On Planning Or Pantsing; or, You Are What You Love but You Aren't What You Do

I read an interview piece recently where a bunch of Nebula finalists were asked whether they considered themselves planners or pantsers* - and was reminded, not for the first time, of just how goddamn annoying I find the question.
THESE are pants.

Right off the bat, I kind of hate that term, "pantser".  All else aside, here in the UK pants are underwear rather than trousers, so it pretty much makes you sound like some kind of sex molester.  I mean, "What are you doing?", "Oh you know, just sitting around here doing some pantsing" ... that's not a conversation you want to have, not unless you have a profound urge to spend the night in a police cell.

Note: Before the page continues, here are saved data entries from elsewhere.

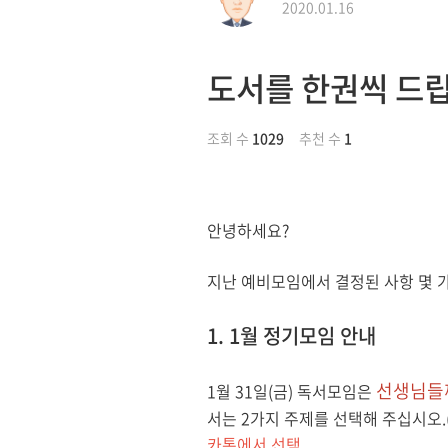
2020.01.16
도서를 한권씩 드
조회 수
1029
추천 수
1
안녕하세요
?
지난 예비모임에서 결정된 사항 몇 
1. 1월 정기모임 안내
선생님들
1
월
31
일
(
금
)
독서모임은
서는
2
가지 주제를 선택해 주십시오
.
카톡에서 선택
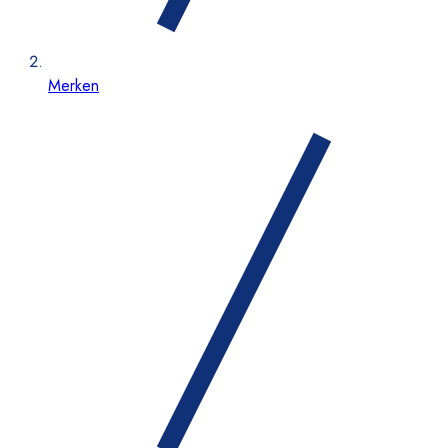
Merken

But the other reason is, why should I have to choose?  Why should anyone?  Like so many of the things that society presents to us as as binary choices - left wing or right wing, sporty or smart, chocolate or vanilla - planning and pantsing are not mutually exclusive.  They're not even mutually incompatible.  In my own experience, they can pretty much be done at the same time.

As a writer I'm all for personal choice.  I've written Fantasy, Science Fiction, Horror, Crime and - for want of a better phrase - Literary Fiction, and written them as prose and poetry, comics and film scripts.  I've written tweet-length fiction and novels and everything in between.  I've planned and I've pantsed, and sometimes I've even done those things in public.  And I've usually had sound reasons, but the most personal and for me the most important is, I want to have fun with this stuff.  If writing's a sandpit, I want to play in as much of it as I can while I can.

Not only that but I wholeheartedly believe that experimentation makes you a better writer.  Sure, there's an argument for specialization, and let's face it, many an author has done perfectly well from writing the same book over and over again - and some of them were even really good - but as a rule the way you get better in this industry is surely by stretching yourself rather than by limiting yourself.  It's how you figure out what you can do and what you want to do, the kind of writer you are and the kind of writer you're capable of being.

So maybe you're a hardline planner.  Maybe you just love to pants.  However dodgy one of this things might sound, that's absolutely your right.  And sometimes it's fun to stick labels on yourself; it's a big part of how we human beings conduct our day-to-day existence.  But as a writer all I'm saying is, be wary of letting those labels define what you are or aren't capable of.  Be wary of doing the wrong thing because you've decided it's the thing that you do.  Planning is a tool.  Not planning is a tool.  Every possible approach to what you do is a tool in your toolbox, and it's up to you to decide how you go about using them. 

* For those who don't know, "pantsing" is writing by the seat of your pants - i.e. without a plan.